La SAS CESSCOMM a signé un contrat d’agent commercial avec madame [K] [C] le 18 décembre 2019, incluant une clause de non-concurrence interdisant à madame [C] de participer à des transactions immobilières dans l’agglomération [Localité 4] pendant douze mois après la rupture du contrat. Madame [C] a résilié son contrat le 17 juin 2022. La SAS CESSCOMM a estimé qu’elle ne respectait pas la clause de non-concurrence et lui a envoyé une mise en demeure. Le 9 mai 2023, la SAS CESSCOMM a assigné madame [C] devant le Tribunal Judiciaire de Draguignan pour obtenir une indemnisation, réclamant un total de 271.977 euros pour divers préjudices. Dans ses conclusions du 17 octobre 2023, madame [C] a demandé le rejet des demandes de la SAS CESSCOMM et, à titre subsidiaire, une réduction des dommages et intérêts à 20.000 euros. Elle a également formulé une demande reconventionnelle pour le paiement de commissions d’agence et d’autres sommes. L’instruction a été close par ordonnance le 27 février 2024, et l’affaire a été renvoyée pour audience au 14 mai 2024.

REPUBLIQUE FRANÇAISE
AU NOM DU PEUPLE FRANÇAIS

28 août 2024
Tribunal judiciaire de Draguignan
RG
23/03492
TRIBUNAL JUDICIAIRE
DE DRAGUIGNAN
_______________________

Chambre 1

DU 28 Août 2024
Dossier N° RG 23/03492 – N° Portalis DB3D-W-B7H-J2SB
Minute n° : 2024/ 435

AFFAIRE :

S.A.S. CESSCOMM C/ [K] [C]

JUGEMENT DU 28 Août 2024

COMPOSITION DU TRIBUNAL :

PRÉSIDENT : Madame Emmanuelle SCHOLL, Vice-présidente, statuant à juge unique

GREFFIER lors des débats : Madame Stéphanie STAINIER
GREFFIER lors de la mise à disposition : Madame Nasima BOUKROUH

DÉBATS :

A l’audience publique du 14 Mai 2024
A l’issue des débats, les parties ont été avisées que le jugement serait prononcé par mise à disposition au greffe le 03 Juillet 2024 prorogé au 28 Août 2024

JUGEMENT :

Rendu après débats publics par mise à disposition au greffe, par décision contradictoire et en premier ressort.

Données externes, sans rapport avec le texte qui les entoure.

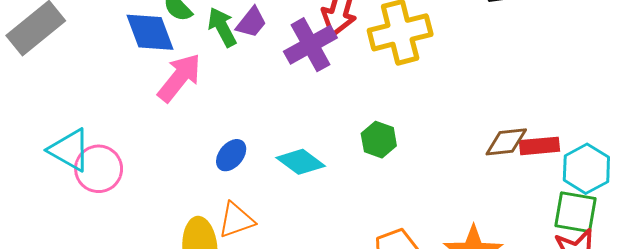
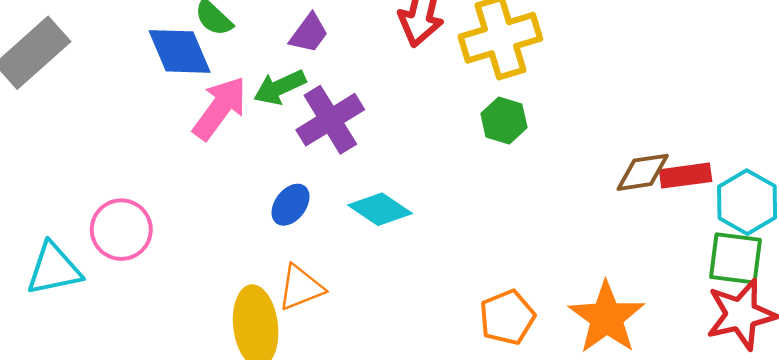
green arrow: (222, 27) -> (280, 87), moved, turned -84
purple cross: (310, 45) -> (330, 120), moved
green hexagon: (379, 140) -> (504, 120), moved
cyan triangle: (70, 150) -> (54, 269), moved, turned -39

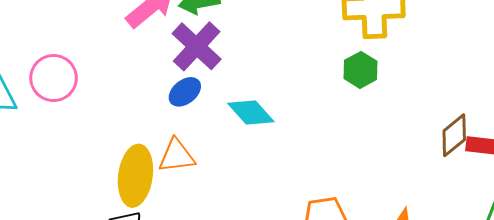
purple cross: (330, 120) -> (197, 46), moved, turned -30
brown diamond: (643, 172) -> (454, 135), turned -45

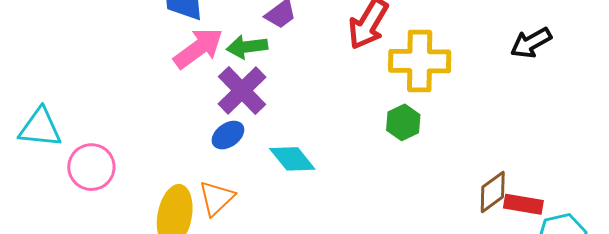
pink circle: (54, 78) -> (91, 167), moved
orange triangle: (177, 156) -> (216, 198), turned -39

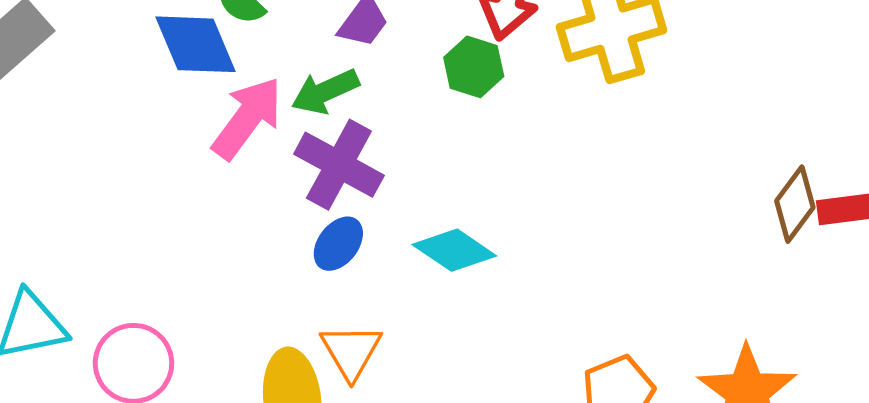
green hexagon: (403, 122) -> (474, 67), moved

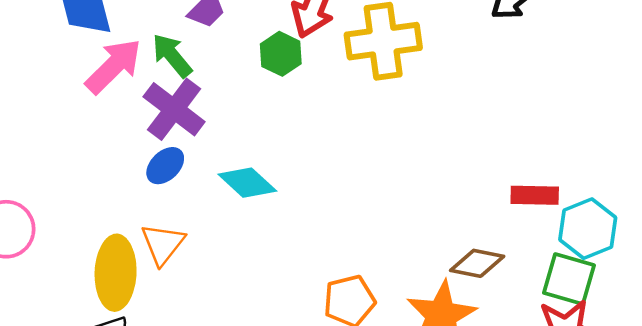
green arrow: (325, 91) -> (172, 56), turned 66
brown diamond: (795, 204) -> (477, 263), moved, turned 56

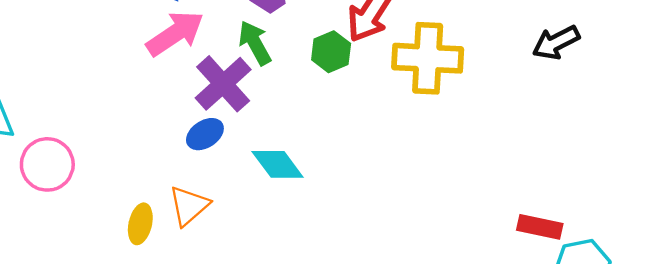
green arrow: (172, 56) -> (255, 43), moved
yellow ellipse: (116, 273) -> (140, 224), size x0.6

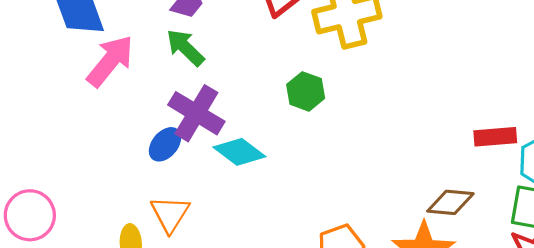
green hexagon: (331, 52) -> (306, 91), moved
purple cross: (223, 84) -> (196, 113), moved

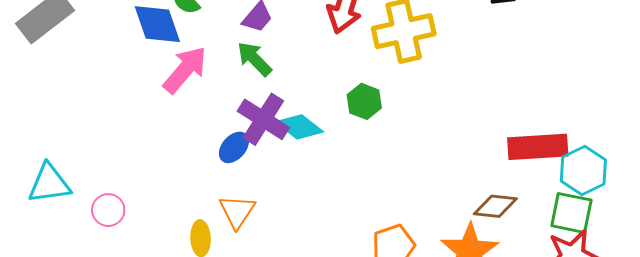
red rectangle: (495, 137) -> (538, 147), size x1.5
cyan diamond: (239, 152) -> (299, 127), moved
pink circle: (30, 215) -> (108, 210), size x0.7

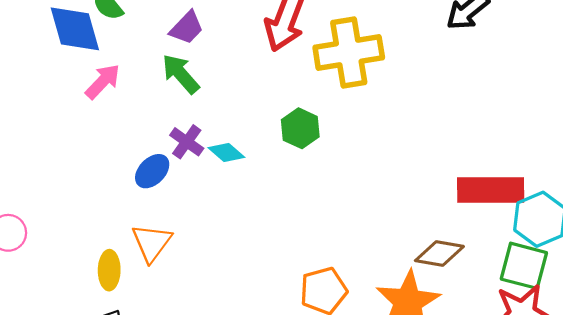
pink arrow: (185, 70) -> (103, 81), size x0.7
purple cross: (263, 119) -> (187, 142), size x0.6
cyan diamond: (299, 127) -> (226, 153), size x0.7

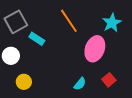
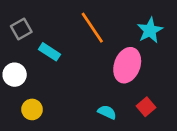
gray square: (16, 22) -> (21, 29), size x0.7
cyan semicircle: (80, 84) -> (107, 112), turned -104

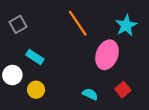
cyan rectangle: (49, 52) -> (35, 57), moved
white circle: (15, 75) -> (12, 75), moved
yellow circle: (32, 109) -> (36, 90), moved

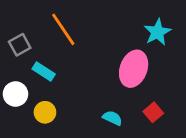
orange line: (78, 23) -> (63, 29), moved
gray square: (18, 24) -> (20, 45), moved

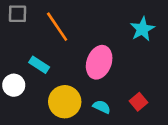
gray square: (20, 45) -> (18, 14), moved, turned 30
pink ellipse: (134, 69) -> (99, 62), moved
yellow circle: (45, 112) -> (65, 102), moved, size x1.6

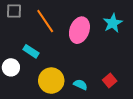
pink ellipse: (99, 62) -> (79, 30), moved

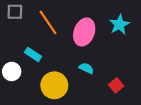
cyan semicircle: (80, 85) -> (86, 68), moved

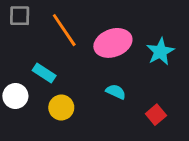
cyan star: (119, 25) -> (160, 52), moved
pink ellipse: (84, 32) -> (113, 43), turned 50
yellow circle: (54, 85) -> (61, 107), moved, size x0.7

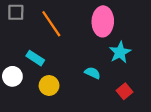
pink ellipse: (113, 43) -> (103, 21), moved, turned -68
cyan star: (160, 52) -> (120, 52), moved

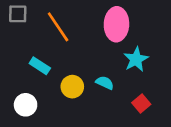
white circle: (12, 76) -> (26, 105), moved
yellow circle: (49, 86) -> (72, 87), moved

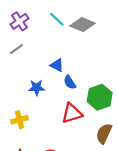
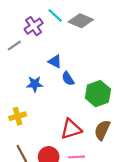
purple cross: (19, 21) -> (34, 26), moved
red triangle: (72, 113) -> (71, 129), moved

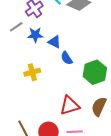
blue star: (35, 84) -> (35, 35), moved
yellow cross: (18, 116) -> (32, 72), moved

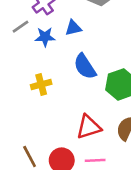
blue triangle: (55, 42) -> (73, 28), moved, turned -40
blue semicircle: (67, 58) -> (85, 66), size x1.5

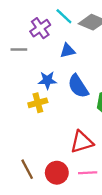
gray line: (21, 27) -> (19, 49), turned 35
blue star: (45, 37) -> (47, 80), moved

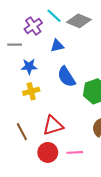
blue star: (47, 80) -> (29, 66), moved
red triangle: (82, 142) -> (53, 126), moved
brown line: (27, 169) -> (22, 132), moved

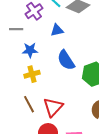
red triangle: (53, 126) -> (53, 107), turned -30
brown line: (22, 132) -> (29, 104), moved

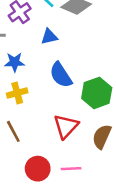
red triangle: (53, 107) -> (66, 126), moved

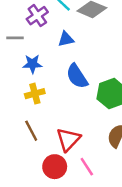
red triangle: (66, 126) -> (68, 139), moved
pink line: (71, 169) -> (87, 167), turned 60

Copie exécutoire à Me Simon AZOULAY
la SELARL CABINET ISABELLE COLOMBANI
Délivrées le

Copie dossier

NOM DES PARTIES :

DEMANDERESSE :

S.A.S. CESSCOMM
[Adresse 5]
[Localité 3]

représentée par Me Simon AZOULAY, avocat au barreau de DRAGUIGNAN, avocat postulant et assistée par Me Cédric BEUTIER, avocat au barreau de NANTES, avocat plaidant

D’UNE PART ;

DEFENDERESSE :

Madame [K] [C]
[Adresse 1]
[Localité 2]

représentée par Maître Isabelle COLOMBANI, avocat au barreau de DRAGUIGNAN

D’AUTRE PART ;

FAITS ET PRÉTENTIONS DES PARTIES

Par contrat du 18 décembre 2019, la SAS CESSCOMM a conclu un contrat d’agent commercial avec madame [K] [C]. Une clause de non-concurrence a été intégrée et interdit à compter de la rupture et pendant une durée de douze mois à madame [C] de prêter son concours de quelques manière que ce soit à une opération de transaction immobilière sur l’agglomération [Localité 4].

Madame [C] a notifié le 17 juin 2022 à la société CESSCOMM la résiliation de son contrat d’agent commercial avec effet immédiat.

Considérant qu’elle ne respectait pas sa clause de non-concurrence, la SAS CESSCOMM lui a adressé une mise en demeure.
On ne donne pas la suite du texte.